Stop the anxiety of strict deadlines and avail hassle-free Cost and Revenue Assignment Help service to score top grades at low prices.
tutorsglobe.com equation of exchange assignment help-homework help by online monetary policy tutors
tutorsglobe.com types of heavy chain assignment help-homework help by online structure and characteristics of antibodies tutors
tutorsglobe.com need for categorization assignment help-homework help by online systematics tutors
tutorsglobe.com phenols assignment help-homework help by online control of microorganisms tutors
tutorsglobe.com androecium assignment help-homework help by online position of flower tutors
Interferometry tutorial all along with the key concepts of Michelson Interferometer, Fringe Shapes, Circular fringes, Straight fringes, Curved fringes and Fabry-Perot Interferometer
efficiency of algorithm depends on design and implementation of algorithm. algorithm uses computer resources to complete its task. an efficient algorithm is judged by the factor as to how economically and efficiently the cpu time and memory are used.

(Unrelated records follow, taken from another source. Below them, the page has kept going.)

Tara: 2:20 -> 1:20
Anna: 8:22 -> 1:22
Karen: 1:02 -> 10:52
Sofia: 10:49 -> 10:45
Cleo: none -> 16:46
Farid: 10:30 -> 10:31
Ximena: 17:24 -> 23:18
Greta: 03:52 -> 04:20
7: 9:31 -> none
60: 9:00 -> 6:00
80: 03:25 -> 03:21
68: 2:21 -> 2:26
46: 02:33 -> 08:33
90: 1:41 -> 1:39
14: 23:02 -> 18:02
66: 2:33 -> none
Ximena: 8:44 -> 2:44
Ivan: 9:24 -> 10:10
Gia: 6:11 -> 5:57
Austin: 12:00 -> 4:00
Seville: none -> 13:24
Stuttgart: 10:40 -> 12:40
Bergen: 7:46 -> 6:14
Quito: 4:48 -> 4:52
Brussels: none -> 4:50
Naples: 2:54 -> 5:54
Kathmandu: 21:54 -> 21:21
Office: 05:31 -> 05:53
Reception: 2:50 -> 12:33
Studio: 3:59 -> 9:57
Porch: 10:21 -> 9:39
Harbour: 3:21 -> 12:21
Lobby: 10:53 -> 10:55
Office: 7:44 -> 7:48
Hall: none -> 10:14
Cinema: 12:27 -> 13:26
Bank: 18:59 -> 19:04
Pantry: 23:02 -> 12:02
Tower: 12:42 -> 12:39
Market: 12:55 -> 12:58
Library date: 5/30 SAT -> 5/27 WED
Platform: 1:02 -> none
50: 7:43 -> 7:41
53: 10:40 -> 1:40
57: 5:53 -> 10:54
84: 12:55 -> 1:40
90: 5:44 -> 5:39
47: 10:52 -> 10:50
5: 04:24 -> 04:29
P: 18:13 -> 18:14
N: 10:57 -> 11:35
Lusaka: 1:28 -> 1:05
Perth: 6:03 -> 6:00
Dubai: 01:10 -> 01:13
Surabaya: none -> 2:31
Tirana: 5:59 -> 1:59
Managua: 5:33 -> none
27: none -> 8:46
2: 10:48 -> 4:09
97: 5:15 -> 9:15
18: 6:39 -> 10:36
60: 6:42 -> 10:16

www.tutorsglobe.com offers Gantt Task and Bonus System homework help, assignment help, case study, writing homework help, online tutoring assistance by accounting tutors.
Animals Displaying Homosexual Behavior tutorial all along with the key concepts of Courtship, Parenthood, Courtship in the Animals Kingdom, Illustrations of courtship behavior in animal kingdom and Models of Parenting
One way in which long-term performance can be rewarded is through the granting of directors’ share options. This sort of reward though has provoked considerable controversy.
Biology of Major Economically Important Insects tutorial all along with the key concepts of Economic Classification of Insects, Injurious Insects, Beneficial Insects, Helpful Insects, Household and Disease Carrying Insects, Biology of a Honey Bee and Life cycle of a Honey Bee
First and Second Order Reactions tutorial all along with the key concepts of method of calculating First order rate constant, Half-Life of First Order Reactions, Rate Laws for Second Order Reactions and Half-Life of a Second Order Reaction
tutorsglobe.com arrangement of flagella assignment help-homework help by online algae tutors
1963331
Questions Asked
3689
Tutors
1489754
Questions Answered
Start Excelling in your courses, Ask an Expert and get answers for your homework and assignments!!